Women in Utah, Shattering Patriarchy during Second Wave Feminism

Kimberly Williamson, Utah Valley University


“There is nothing particularly interesting about one’s life story,” Eleanor Roosevelt wrote, “unless people can say as they read it, Why, this is like what I have been through. Perhaps, after all, there is a way to work it out.” Humans throughout time have recognized the need for storytelling and have been preserving oral histories. Narratives supplement our historical memory and offer an in-depth account of personal experience and reflections, which allows another to feel a commonality that often dissolves the barriers of race, class, gender, and even time. During the 19th century, the fight for enfranchisement united Utah’s early settlers with national suffragists. Feminists such as newspaper editor, Emmiline B. Wells and “presidentes” of the women’s organization within the Church of Jesus Christ of Latter-day Saints (LDS), Eliza R. Snow, were in the forefront of this movement. Wells, Snow, along with other women were actively involved in their family responsibilities. However, they also held public and political positions within their communities that were not typical for women of that period. The women’s movement of the seventies recognized that literature wasn’t acknowledging women’s prominent role in society. Not only was there a lack of sources by and about women, but the historiography in general was male dominated. Hence, the LDS church initiated a crusade to collect women’s journals, letters, and other writings of Utah’s pioneers.
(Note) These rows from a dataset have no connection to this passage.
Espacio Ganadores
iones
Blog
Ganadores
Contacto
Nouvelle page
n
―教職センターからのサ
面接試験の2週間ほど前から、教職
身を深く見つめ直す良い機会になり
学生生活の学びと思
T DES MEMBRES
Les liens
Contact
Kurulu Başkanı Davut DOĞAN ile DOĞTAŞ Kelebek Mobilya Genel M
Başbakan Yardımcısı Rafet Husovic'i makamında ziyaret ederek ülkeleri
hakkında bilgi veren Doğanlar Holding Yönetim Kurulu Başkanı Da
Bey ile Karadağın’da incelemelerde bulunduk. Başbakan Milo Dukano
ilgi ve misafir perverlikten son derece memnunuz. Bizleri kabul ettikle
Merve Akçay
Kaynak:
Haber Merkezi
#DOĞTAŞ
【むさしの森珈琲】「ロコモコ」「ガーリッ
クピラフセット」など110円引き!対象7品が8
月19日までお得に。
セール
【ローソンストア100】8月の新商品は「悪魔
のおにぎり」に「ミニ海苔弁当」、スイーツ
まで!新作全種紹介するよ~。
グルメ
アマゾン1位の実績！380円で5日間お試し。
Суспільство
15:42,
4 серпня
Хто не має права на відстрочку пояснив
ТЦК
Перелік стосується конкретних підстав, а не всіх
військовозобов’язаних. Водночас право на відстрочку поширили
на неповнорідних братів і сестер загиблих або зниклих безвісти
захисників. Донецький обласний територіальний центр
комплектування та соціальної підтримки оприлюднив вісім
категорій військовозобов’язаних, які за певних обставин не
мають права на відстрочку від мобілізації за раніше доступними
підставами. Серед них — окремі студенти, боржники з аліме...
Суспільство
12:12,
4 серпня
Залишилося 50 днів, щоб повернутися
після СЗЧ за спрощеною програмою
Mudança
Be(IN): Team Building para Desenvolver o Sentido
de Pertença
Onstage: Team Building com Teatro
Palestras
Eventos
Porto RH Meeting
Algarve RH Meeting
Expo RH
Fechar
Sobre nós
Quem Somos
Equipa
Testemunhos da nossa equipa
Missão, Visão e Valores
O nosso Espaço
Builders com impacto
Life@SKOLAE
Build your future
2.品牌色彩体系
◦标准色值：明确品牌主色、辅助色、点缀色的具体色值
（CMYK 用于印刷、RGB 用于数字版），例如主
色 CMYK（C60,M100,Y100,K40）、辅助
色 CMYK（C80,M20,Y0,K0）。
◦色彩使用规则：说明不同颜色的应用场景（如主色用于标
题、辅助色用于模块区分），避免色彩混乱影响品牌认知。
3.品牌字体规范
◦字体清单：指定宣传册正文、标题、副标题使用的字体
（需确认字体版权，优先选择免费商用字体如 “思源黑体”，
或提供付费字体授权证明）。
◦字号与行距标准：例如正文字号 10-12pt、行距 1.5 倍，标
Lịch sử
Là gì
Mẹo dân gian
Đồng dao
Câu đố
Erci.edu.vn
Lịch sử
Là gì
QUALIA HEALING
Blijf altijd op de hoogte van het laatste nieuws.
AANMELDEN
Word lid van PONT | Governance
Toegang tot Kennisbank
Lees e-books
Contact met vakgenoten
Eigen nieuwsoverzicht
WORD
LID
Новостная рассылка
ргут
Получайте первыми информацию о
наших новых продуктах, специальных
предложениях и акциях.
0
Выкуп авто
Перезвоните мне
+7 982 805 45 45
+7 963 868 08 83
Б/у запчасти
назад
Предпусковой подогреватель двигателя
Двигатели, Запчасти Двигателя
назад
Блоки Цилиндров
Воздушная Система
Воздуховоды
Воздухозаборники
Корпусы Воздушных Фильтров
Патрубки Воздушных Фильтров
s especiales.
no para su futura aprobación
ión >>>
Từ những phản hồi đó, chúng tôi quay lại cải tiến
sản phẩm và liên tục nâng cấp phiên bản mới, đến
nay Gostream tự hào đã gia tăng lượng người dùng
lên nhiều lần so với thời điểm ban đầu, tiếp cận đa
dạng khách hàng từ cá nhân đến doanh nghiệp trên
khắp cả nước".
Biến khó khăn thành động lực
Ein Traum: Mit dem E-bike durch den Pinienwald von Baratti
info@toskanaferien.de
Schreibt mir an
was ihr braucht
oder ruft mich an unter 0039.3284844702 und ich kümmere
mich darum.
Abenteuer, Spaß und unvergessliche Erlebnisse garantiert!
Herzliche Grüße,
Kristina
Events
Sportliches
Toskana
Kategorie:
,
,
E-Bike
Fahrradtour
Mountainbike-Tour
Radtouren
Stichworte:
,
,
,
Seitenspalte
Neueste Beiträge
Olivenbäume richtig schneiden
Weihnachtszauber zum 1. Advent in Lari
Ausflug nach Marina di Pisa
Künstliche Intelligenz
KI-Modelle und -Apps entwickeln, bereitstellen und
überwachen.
These sources increased scholarship of Utah’s suffragists, which caused national recognition of the role they played during First Wave Feminism. Nevertheless, there is a trivial amount written about the women in Utah during Second Wave Feminism from the 1970’s to late 1980’s. My research focuses on stories of women in Utah during Second Wave Feminism. I interviewed four women within higher education where they expressed personal experiences that are similar in spirit to Utah’s early settlers. Inadvertently each woman had some connection with the LDS church. My thesis will argue that by extrapolation there were many women, particularly at Utah Valley University who transcended patriarchy to achieve positions of leadership and notoriety. Their personal narratives challenge the feminist theory of patriarchal suppression, which seems paradoxical considering the fact that Utah’s dominant religion, the LDS church, functions as a male governed society.